A less advanced option is to perform 3–4 sets of 8–12 repetitions for a given exercise, with the last two reps being the most difficult to complete.
Make sure to rest between your sets to allow enough recovery time.
Try to avoid scrolling through your phone and instead focus on breathing and taking sips of water. This will enhance your focus and allow you to put more effort into your sets.
6. Don’t overtrain
Many individuals gauge the effectiveness of their workouts based on how sore they are the following day.
However, muscle soreness is not an indicator of muscle growth or strength.
You can train to failure on some sets but you should leave 2–4 reps in the tank for each set that you do.
This may sound counterintuitive, but going to failure on each set is a recipe for overtraining and burnout.
7. Focus on sleep
Have you ever tried to work out on four to five hours of sleep? It probably wasn’t the best workout.
Now, what about seven to eight hours of sleep? You probably felt stronger and more energetic.
This is because poor sleep is associated with disruptions in hormones and blood sugar that make it more difficult to build muscle.
Your body’s stores of glucose — which help fuel your workouts — have also been shown to decrease in people who get less sleep.
If you are unsure why you’re not making the gains you’d expect, examine the quality of your sleep and the amount you’re getting each night.
You might be able to grind off a few hours of sleep every once and a while, but you’re not giving yourself the best opportunity to have good workouts or experience quality gains.
Aim to get 7-9 hours of sleep each night.
8. Drink enough water
Water plays an important role in human metabolism. It can help with the digestion and absorption of nutrients from food.
Consuming enough water also keeps you hydrated, which is especially important during intense workouts and to prevent the consequences of dehydration.
Thus, it’s key that you consume adequate amounts of water to build muscle and gain weight.
The amount of water you need varies, but a good rule of thumb is 1 milliliter per calorie you consume.

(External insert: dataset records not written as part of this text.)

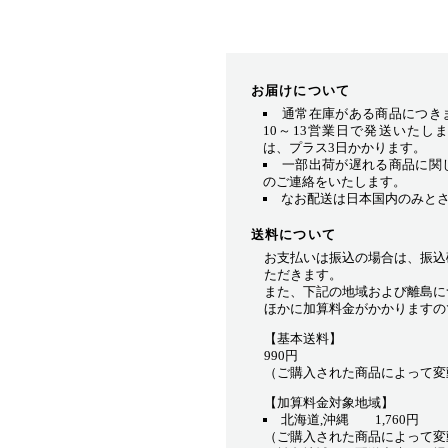
お届けについて
通常在庫がある商品につき
10～13営業日で発送いたし
は、プラス3日かかります。
一部出荷が遅れる商品に関
のご連絡をいたします。
なお配送は日本国内のみと
送料について
お支払いは振込の場合は、振込
ただきます。
また、下記の地域および離島に
ほかに加算料金がかかりますの
【基本送料】
990円
（ご購入された商品によって変
【加算料金対象地域】
北海道,沖縄 1,760円
（ご購入された商品によって変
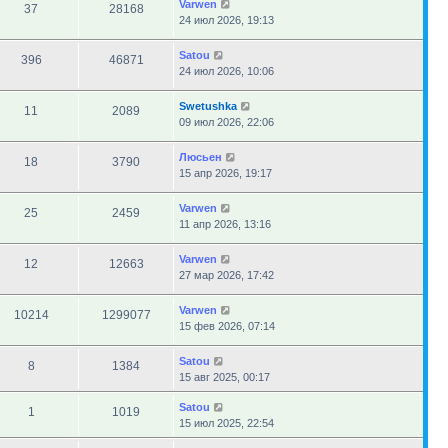
Varwen
37
28168
24 июл 2026, 19:13
Satou
396
46871
24 июл 2026, 10:06
Swetushka
11
2089
09 июл 2026, 22:06
Люсьен
18
3790
15 апр 2026, 19:17
Varwen
25
2459
11 апр 2026, 13:16
Varwen
12
12663
27 мар 2026, 17:42
Varwen
10214
1299077
15 фев 2026, 07:14
Satou
8
1384
15 авг 2025, 00:17
Satou
1
1019
15 июл 2025, 22:54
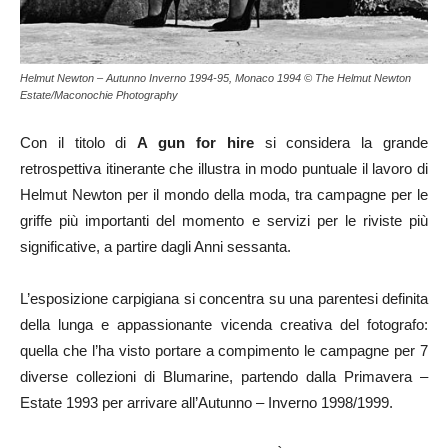
Helmut Newton – Autunno Inverno 1994-95, Monaco 1994 © The Helmut Newton
Estate/Maconochie Photography
Con il titolo di
A gun for hire
si considera la grande
retrospettiva itinerante che illustra in modo puntuale il lavoro di
Helmut Newton per il mondo della moda, tra campagne per le
griffe più importanti del momento e servizi per le riviste più
significative, a partire dagli Anni sessanta.
L’esposizione carpigiana si concentra su una parentesi definita
della lunga e appassionante vicenda creativa del fotografo:
quella che l’ha visto portare a compimento le campagne per 7
diverse collezioni di Blumarine, partendo dalla Primavera –
Estate 1993 per arrivare all’Autunno – Inverno 1998/1999.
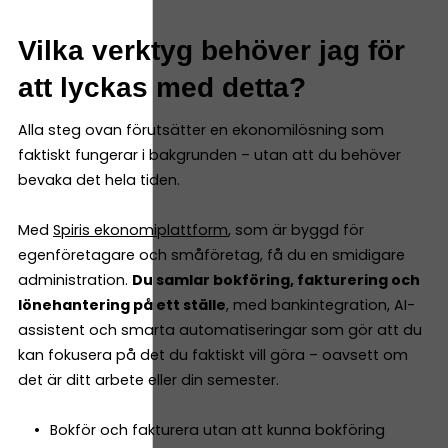
Vilka verktyg behöver jag för
att lyckas med detta?
Alla steg ovan förutsätter en ekonomilösning som
faktiskt fungerar i bakgrunden – utan att du behöver
bevaka det hela tiden.
Med
Spiris ekonomiplattform
, som är byggd för
egenföretagare och småföretag, få du en smidigare
administration.
Du samlar bokföring, fakturering och
lönehantering på ett ställe
, med bankintegration, AI-
assistent och smarta automatiseringar som gör att du
kan fokusera på det du faktiskt vill göra – oavsett om
det är ditt arbete eller din semester.
Bokför och fakturera utan att kunna bokföring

So, if you eat 3,000 calories, aim to drink at least 3,000 milliliters (3 liters) or 12 cups of water per day.
Water is best for staying hydrated, you also get water from foods like fruits, vegetables, and meats.
Milk, juice, protein shakes, coffee, and other fluid beverages can also count towards your fluid goals.
The caffeine from coffee, energy drinks, tea, and other beverages can be dehydrating, but only when consumed in excess quantities (4).
9. Enjoy the process
While it can be frustrating for those who are wanting to gain weight and build muscle, don’t forget to enjoy the process.
Celebrate the small victories. Maybe you got stronger on a certain exercise compared to the previous week. That is a win.
Maybe the scale only went up 0.2 pounds (0.09 kilograms). That is a win.
At the end of the day, trying to build muscle and gain weight takes time. Have fun on the journey and smile when a small victory happens.
The bottom line
Gaining weight — while easy for some — can be difficult for others.
Eating in a calorie surplus, portioning out your food, and consuming nutrient-dense and protein-rich foods are helpful strategies for gaining weight.
Training — but not too hard — focusing on sleep, and drinking enough water are also strategies to gain weight.
Finally, don’t forget to celebrate the small victories — some progress is better than no progress.